4.2 Diving Deeper into OLS Matrix Representation

In this section, we will review the matrix representation of the OLS regression in more detail and discuss how to derive the estimators for the regression coefficients.²

OLS in Matrix Form: Let \(X\) be an \(n \times k\) matrix where we have observations on k independent variables for n observations. Since our model will usually contain a constant term, one of the columns in the X matrix will contain only ones. This column should be treated exactly the same as any other column in the X matrix.

Let \(Y\) be an \(n \times 1\) vector of observations on the dependent variable.
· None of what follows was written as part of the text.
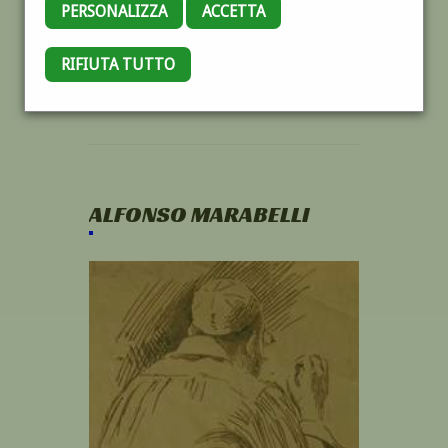
PERSONALIZZA
ACCETTA
RIFIUTA TUTTO
ALFONSO MARABELLI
Note: because \(Y\) is a vector (a matrix with just one column), sometimes it is written in lowercase notation as \(\mathbf y\).
Let \(\epsilon\) be an \(n \times 1\) vector of disturbances or errors.
Let \(\beta\) be an \(k \times 1\) vector of unknown population parameters that we want to estimate.

\(\begin{pmatrix} y_1 \\ y_2 \\ y_3 \\ y_4 \\ ... \\ y_n \end{pmatrix}\) = \(\begin{pmatrix} 1 & x_{11} & x_{12} & x_{13} & ... & x_{1k}\\ 1 & x_{21} & x_{22} & x_{23} & ... & x_{2k} \\ 1 & x_{31} & x_{32} & x_{33} & ... & x_{3k}\\ 1 & x_{41} & x_{42} & x_{43} & ... & x_{4k} \\ ... & ... & ... & ... & ... & ... \\ 1 & x_{n1} & x_{n2} & x_{n3} & ... & x_{nk}\end{pmatrix}\) X \(\begin{pmatrix} \alpha \\ \beta_1 \\ \beta_2 \\ \beta_3 \\ ... \\ \beta_k \end{pmatrix}\) + \(\begin{pmatrix} \epsilon_1 \\ \epsilon_2 \\ \epsilon_3 \\ \epsilon_4 \\ ... \\ \epsilon_n \end{pmatrix}\)

Our estimates are then \(\mathbf{ \hat y} = X\hat \beta\). What are the dimensions of this quantity?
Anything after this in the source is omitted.